June 11, 2013
Glaucoma, Diabetes and Macular Degeneration
Three of the most common eye diseases are glaucoma, macular degeneration and diabetes. Vision Center PC has the knowledge and technology to detect symptoms of these diseases, providing guidance to minimize vision damage.
The key to preventing vision loss is early glaucoma detection. Vision Center PC is able to diagnose the blinding disease at its earliest stage with the Optica Coherence Tomography (OCT) – often before any vision is lost.
The OCT creates high resolution cross-sectional images of the back of the eye, similar to an MRI. It allows your eye doctor to view the nine different layers of the retina to detect early signs of damage from glaucoma, macular degeneration and diabetic retinopathy. In most cases, the measurements take less than a minute and dilation is usually not required. This technology will allow the doctors at the Vision Center PC detect eye disease much earlier, before significant vision loss has occurred.
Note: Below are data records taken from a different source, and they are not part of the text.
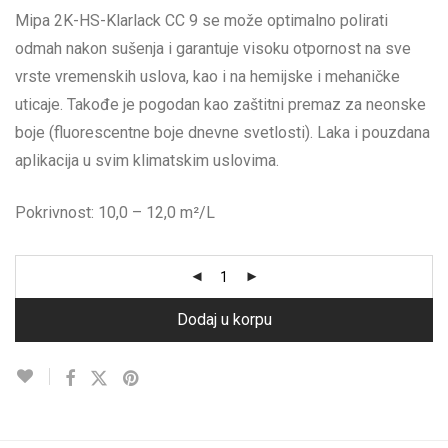
Mipa 2K-HS-Klarlack CC 9 se može optimalno polirati
odmah nakon sušenja i garantuje visoku otpornost na sve
vrste vremenskih uslova, kao i na hemijske i mehaničke
uticaje. Takođe je pogodan kao zaštitni premaz za neonske
boje (fluorescentne boje dnevne svetlosti). Laka i pouzdana
aplikacija u svim klimatskim uslovima.
Pokrivnost: 10,0 – 12,0 m²/L
Dodaj u korpu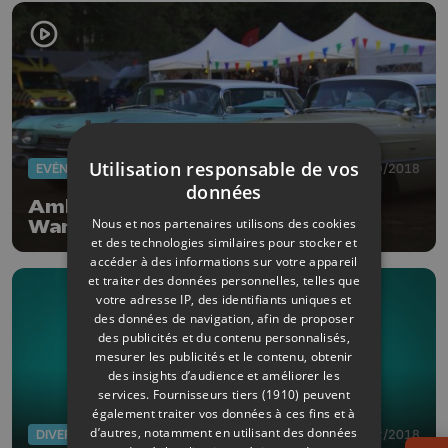
Utilisation responsable de vos
EVÈNEMENTS
03/09/2018
données
Ambiance vintage à Château de
Nous et nos partenaires utilisons des cookies
Waroux
et des technologies similaires pour stocker et
accéder à des informations sur votre appareil
et traiter des données personnelles, telles que
votre adresse IP, des identifiants uniques et
des données de navigation, afin de proposer
des publicités et du contenu personnalisés,
mesurer les publicités et le contenu, obtenir
des insights d’audience et améliorer les
services.
Fournisseurs tiers (1910)
peuvent
également traiter vos données à ces fins et à
d’autres, notamment en utilisant des données
DIVERS
06/02/2018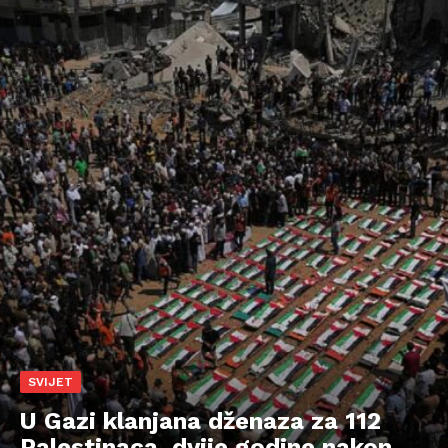
SVIJET
U Gazi klanjana dženaza za 112
Palestinaca, dvije godine nakon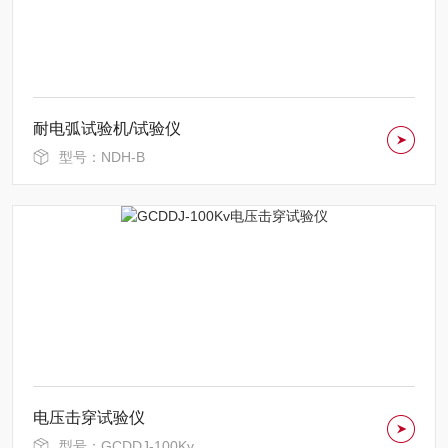
耐电弧试验机/试验仪
型号：NDH-B
电压击穿试验仪
型号：GCDDJ-100Kv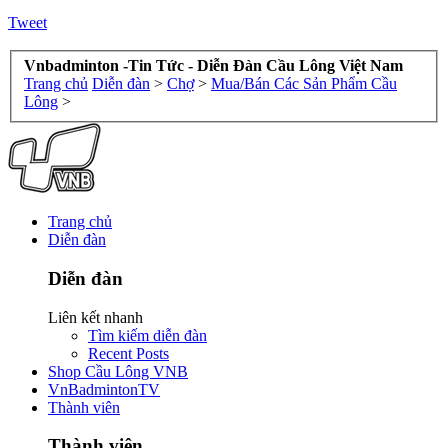
Tweet
Vnbadminton -Tin Tức - Diễn Đàn Cầu Lông Việt Nam
Trang chủ
Diễn đàn
>
Chợ
>
Mua/Bán Các Sản Phẩm Cầu
Lông
>
Trang chủ
Diễn đàn
Diễn đàn
Liên kết nhanh
Tìm kiếm diễn đàn
Recent Posts
Shop Cầu Lông VNB
VnBadmintonTV
Thành viên
Thành viên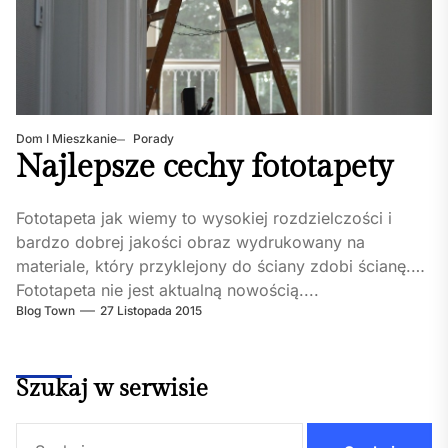
Dom I Mieszkanie
Porady
Najlepsze cechy fototapety
Fototapeta jak wiemy to wysokiej rozdzielczości i
bardzo dobrej jakości obraz wydrukowany na
materiale, który przyklejony do ściany zdobi ścianę.
Fototapeta nie jest aktualną nowością....
Blog Town
27 Listopada 2015
Szukaj w serwisie
Szukaj: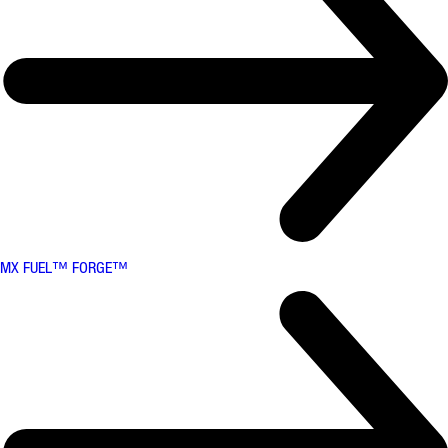
MX FUEL™ FORGE™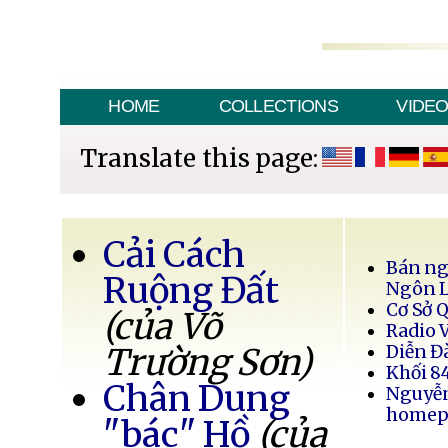
HOME
COLLECTIONS
VIDE
Translate this page:
Cải Cách
Bán ng
Ruộng Đất
Ngôn 
Cơ Sở 
(của Võ
Radio 
Trường Sơn)
Diễn Đ
Khối 8
Chân Dung
Nguyễ
homep
"bác" Hồ
(của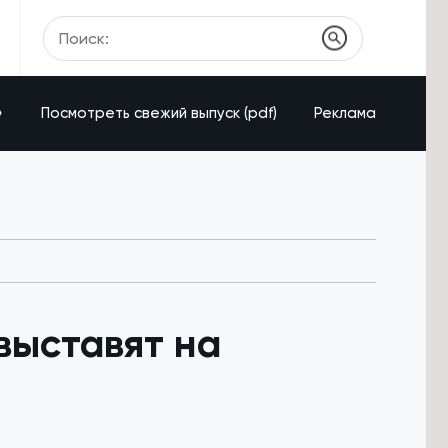
»
Посмотреть свежий выпуск (pdf)
Реклама
выставят на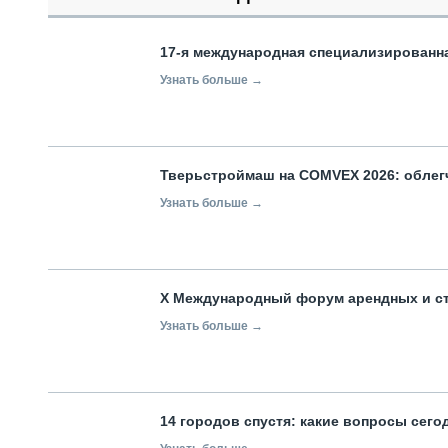
17-я международная специализированн
Узнать больше →
Тверьстроймаш на COMVEX 2026: облег
Узнать больше →
X Международный форум арендных и с
Узнать больше →
14 городов спустя: какие вопросы сег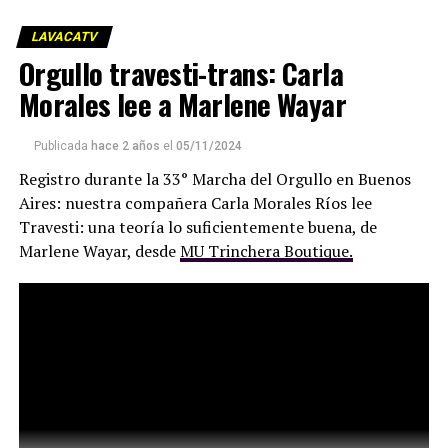
menos puede vivir para contarlo.
LAVACATV
Todo esto se produce en medio de una desertificación de
Orgullo travesti-trans: Carla
la actividad periodística, con medios y cuentapropistas
Morales lee a Marlene Wayar
que han hecho del callar y mentir un oficio altamente
remunerativo, y con grandes empresas que han
metamorfoseado la idea de comunicación para
Publicada
hace 2 años
el
05/11/2024
convertirse en sedes de operaciones políticas y negocios
Registro durante la 33° Marcha del Orgullo en Buenos
turbios.
Aires: nuestra compañera Carla Morales Ríos lee
Travesti: una teoría lo suficientemente buena, de
Marlene Wayar, desde
MU Trinchera Boutique.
Diabetes mellitus is a group of diseases characterized by high levels of blood glucose resulting from defects in insulin production, insulin action, or both. Diabetes can be associated with serious complications and premature death, but people with diabetes can take steps to control the disease and lower the risk of complications. Total
prevalence of diabetes in the U.S. is over 18 million. If you are overweight, or have a family history of diabetes, you may be at risk. Many people have the disease for years before it is diagnosed.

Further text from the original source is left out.